The Seventh Scientific Meeting of The TMJ Association, "Genetic and Epigenetic Basis of Temporomandibular Disorders and Related Chronic Overlapping Conditions," is scheduled to be held on September 7-9, 2014 at the Federation of American Societies for Experimental Biology Conference Center in Bethesda, Maryland. The need for this meeting is driven by two critical issues. First, there are an estimated 36 million people affected by Temporomandibular Disorders (TMJD) in the U.S., the majority being women in their childbearing years with consequential physical, psychological and financial burdens. Second, there continues to be a dearth of scientific understanding of the etiology and pathophysiology of these conditions, their comorbidities and treatment. To stimulate research in this field, The TMJ Association has organized six scientific meetings beginning in the year 2000 which have convened interdisciplinary groups of scientists to characterize and address the complex symptoms and frequently found comorbid conditions in TMJD patients. The theme of the currently proposed meeting is built upon important new data from the OPPERA consortium and other studies which have now demonstrated that TMJD are a complex family of conditions influenced by genes, sex, environmental and behavioral triggers. These studies have provided a solid basis of understanding of the transcriptome and have identified polymorphisms associated with the vulnerability of patients to TMJD. Given recent technological advances in genomic sequencing it is now possible to undertake studies to explain how environmental factors and stressors affect the epigenome and the regulation of these genes. The proposed meeting will bring together experts to discuss and inform how the epigenome may expand our understanding of TMJD and the complex pathways that link the various associated comorbid conditions such as chronic pain. The meeting will engage key scientific leaders, NIH representatives and patient advocacy representatives who will develop recommendations to advance research in this field.

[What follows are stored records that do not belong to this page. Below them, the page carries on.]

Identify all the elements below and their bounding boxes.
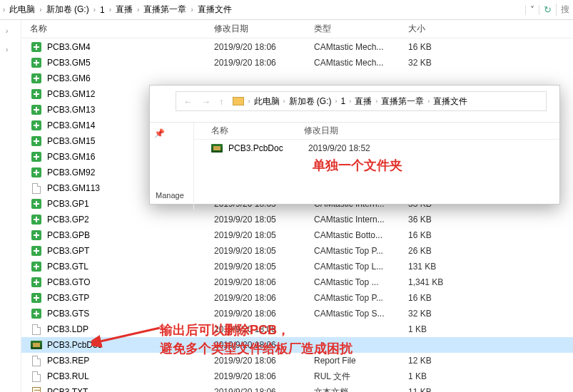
file-date: 2019/9/20 18:06	[214, 309, 314, 319]
file-size: 11 KB	[408, 387, 465, 392]
file-row[interactable]: PCB3.TXT2019/9/20 18:06文本文档11 KB	[21, 384, 573, 392]
nav-up-icon[interactable]: ↑	[215, 96, 228, 107]
popup-col-date[interactable]: 修改日期	[304, 125, 338, 137]
file-row[interactable]: PCB3.GM6	[21, 71, 573, 86]
col-date[interactable]: 修改日期	[214, 23, 314, 35]
file-type-icon	[30, 73, 43, 84]
popup-col-name[interactable]: 名称	[211, 125, 304, 137]
file-type: CAMtastic Top L...	[314, 262, 408, 272]
file-size: 1 KB	[408, 371, 465, 381]
file-size: 32 KB	[408, 58, 465, 68]
file-name: PCB3.GM6	[47, 73, 214, 83]
file-row[interactable]: PCB3.RUL2019/9/20 18:06RUL 文件1 KB	[21, 368, 573, 384]
file-size: 16 KB	[408, 230, 465, 240]
file-type-icon	[30, 324, 43, 335]
col-name[interactable]: 名称	[30, 23, 214, 35]
file-type: RUL 文件	[314, 371, 408, 383]
chevron-down-icon[interactable]: ˅	[525, 5, 539, 15]
file-name: PCB3.GTL	[47, 262, 214, 272]
annotation-single-folder: 单独一个文件夹	[313, 157, 402, 174]
file-size: 16 KB	[408, 293, 465, 303]
file-row[interactable]: PCB3.GM52019/9/20 18:06CAMtastic Mech...…	[21, 55, 573, 71]
popup-crumb-4[interactable]: 直播第一章	[377, 96, 427, 108]
file-row[interactable]: PCB3.GPT2019/9/20 18:05CAMtastic Top P..…	[21, 243, 573, 259]
pcb-file-icon	[211, 143, 224, 153]
file-name: PCB3.GTO	[47, 277, 214, 287]
file-type-icon	[30, 198, 43, 210]
file-row[interactable]: PCB3.GTO2019/9/20 18:06CAMtastic Top ...…	[21, 274, 573, 290]
file-date: 2019/9/20 18:06	[214, 277, 314, 287]
svg-line-0	[97, 328, 160, 342]
chevron-right-icon[interactable]: ›	[6, 27, 8, 35]
pin-icon[interactable]: 📌	[154, 128, 189, 138]
file-type-icon	[30, 229, 43, 241]
file-type: 文本文档	[314, 386, 408, 393]
file-type-icon	[30, 104, 43, 115]
file-name: PCB3.GTS	[47, 309, 214, 319]
file-type-icon	[30, 182, 43, 194]
crumb-2[interactable]: 1	[96, 5, 109, 15]
file-name: PCB3.GPB	[47, 230, 214, 240]
crumb-5[interactable]: 直播文件	[193, 4, 236, 16]
crumb-1[interactable]: 新加卷 (G:)	[42, 4, 93, 16]
popup-window: ← → ↑ › 此电脑 › 新加卷 (G:) › 1 › 直播 › 直播第一章 …	[149, 85, 560, 205]
crumb-4[interactable]: 直播第一章	[139, 4, 191, 16]
file-row[interactable]: PCB3.GTP2019/9/20 18:06CAMtastic Top P..…	[21, 290, 573, 306]
file-date: 2019/9/20 18:06	[214, 58, 314, 68]
crumb-0[interactable]: 此电脑	[5, 4, 39, 16]
file-size: 131 KB	[408, 262, 465, 272]
file-type: CAMtastic Top ...	[314, 277, 408, 287]
col-type[interactable]: 类型	[314, 23, 408, 35]
popup-crumb-2[interactable]: 1	[338, 96, 350, 106]
file-name: PCB3.GM4	[47, 42, 214, 52]
file-type-icon	[30, 88, 43, 100]
annotation-delete-pcb: 输出后可以删除PCB， 避免多个类型文件给板厂造成困扰	[160, 321, 353, 358]
file-size: 36 KB	[408, 215, 465, 225]
column-headers[interactable]: 名称 修改日期 类型 大小	[21, 20, 573, 38]
refresh-icon[interactable]: ↻	[539, 4, 556, 15]
file-type-icon	[30, 214, 43, 225]
popup-breadcrumb[interactable]: ← → ↑ › 此电脑 › 新加卷 (G:) › 1 › 直播 › 直播第一章 …	[176, 91, 547, 111]
file-date: 2019/9/20 18:06	[214, 387, 314, 392]
file-name: PCB3.GP2	[47, 215, 214, 225]
file-type: CAMtastic Mech...	[314, 58, 408, 68]
search-input[interactable]: 搜	[556, 4, 570, 16]
popup-crumb-0[interactable]: 此电脑	[250, 96, 283, 108]
file-row[interactable]: PCB3.GM42019/9/20 18:06CAMtastic Mech...…	[21, 39, 573, 55]
file-date: 2019/9/20 18:05	[214, 246, 314, 256]
nav-sidebar[interactable]: › ›	[0, 20, 21, 392]
nav-forward-icon[interactable]: →	[197, 96, 215, 107]
popup-header: ← → ↑ › 此电脑 › 新加卷 (G:) › 1 › 直播 › 直播第一章 …	[150, 91, 559, 123]
col-size[interactable]: 大小	[408, 23, 465, 35]
file-size: 16 KB	[408, 42, 465, 52]
file-row[interactable]: PCB3.GTL2019/9/20 18:05CAMtastic Top L..…	[21, 259, 573, 274]
file-name: PCB3.TXT	[47, 387, 214, 392]
arrow-icon	[91, 318, 163, 349]
file-type: CAMtastic Top P...	[314, 293, 408, 303]
popup-crumb-5[interactable]: 直播文件	[430, 96, 471, 108]
popup-columns[interactable]: 名称 修改日期	[194, 123, 559, 140]
file-type-icon	[30, 135, 43, 147]
annotation-line1: 输出后可以删除PCB，	[160, 321, 353, 339]
nav-back-icon[interactable]: ←	[179, 96, 197, 107]
file-size: 32 KB	[408, 309, 465, 319]
popup-manage: Manage	[156, 191, 184, 200]
chevron-right-icon[interactable]: ›	[6, 46, 8, 53]
file-type: CAMtastic Intern...	[314, 215, 408, 225]
file-row[interactable]: PCB3.GPB2019/9/20 18:05CAMtastic Botto..…	[21, 227, 573, 243]
file-type: CAMtastic Top S...	[314, 309, 408, 319]
file-date: 2019/9/20 18:06	[214, 293, 314, 303]
popup-crumb-1[interactable]: 新加卷 (G:)	[285, 96, 335, 108]
file-type-icon	[30, 120, 43, 131]
file-row[interactable]: PCB3.GP22019/9/20 18:05CAMtastic Intern.…	[21, 212, 573, 227]
file-name: PCB3.GM5	[47, 58, 214, 68]
file-type-icon	[30, 339, 43, 351]
file-type-icon	[30, 371, 43, 382]
popup-file-row[interactable]: PCB3.PcbDoc 2019/9/20 18:52	[194, 140, 559, 157]
file-type-icon	[30, 151, 43, 163]
file-type-icon	[30, 57, 43, 68]
file-name: PCB3.GTP	[47, 293, 214, 303]
popup-crumb-3[interactable]: 直播	[351, 96, 375, 108]
crumb-3[interactable]: 直播	[111, 4, 137, 16]
breadcrumb[interactable]: › 此电脑 › 新加卷 (G:) › 1 › 直播 › 直播第一章 › 直播文件…	[0, 0, 573, 20]
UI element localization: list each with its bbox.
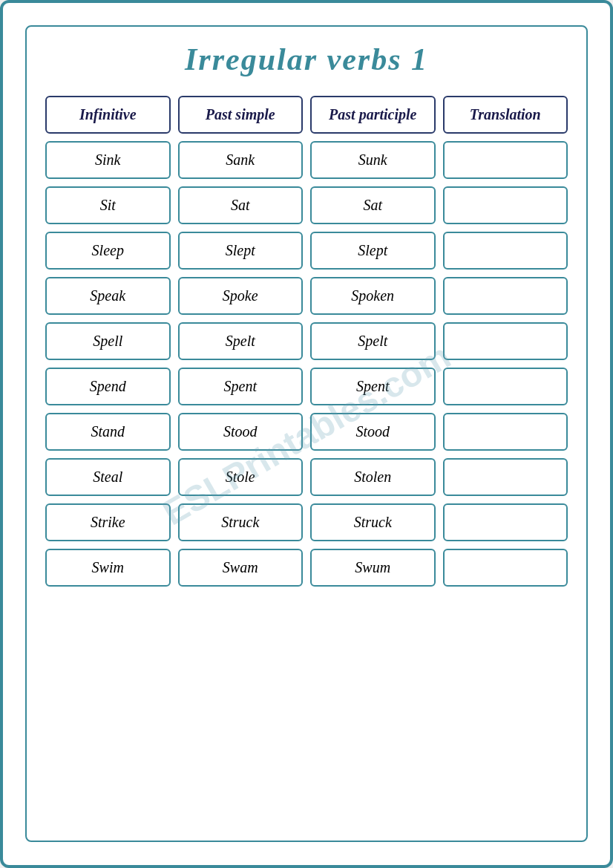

The specific aims are to determine: 1. What is currently known about the underlying mechanisms of chronic generalized persistent pain? 2. What are meaningful research strategies that could help decipher the rules by which gene networks are regulated and help understand how such regulation affects cellular function leading to the overlapping chronic conditions associated with TMJD and persistent pain? 3. How can studies of the epigenome expand our understanding of TMJD and chronic persistent pain? 4. What computational methods and gene regulatory models will be required to advance these studies? 5. How to probe cellular pathways to determine the effects of epigenetic modulation using novel computational tools? 6. How can these novel approaches be used to identify targets and develop new treatment modalities for TMJD and comorbid chronic pain conditions?
Up to 50 million Americans experience TMJD, chronic fatigue syndrome, endometriosis, fibromyalgia, interstitial cystitis and vulvodynia, all of which are associated with varying degrees of chronic pain and there is evidence that regional and widespread chronic pain conditions represent overlapping pathologies that are a part of a continuum. The estimated cost of these six pain conditions alone is $80 billion, which because the causal nature of this pain is poorly understood lack effective treatments. The proposed scientific meeting will accelerate the scientific research that is needed to reduce the suffering and financial burden placed upon these patients and families.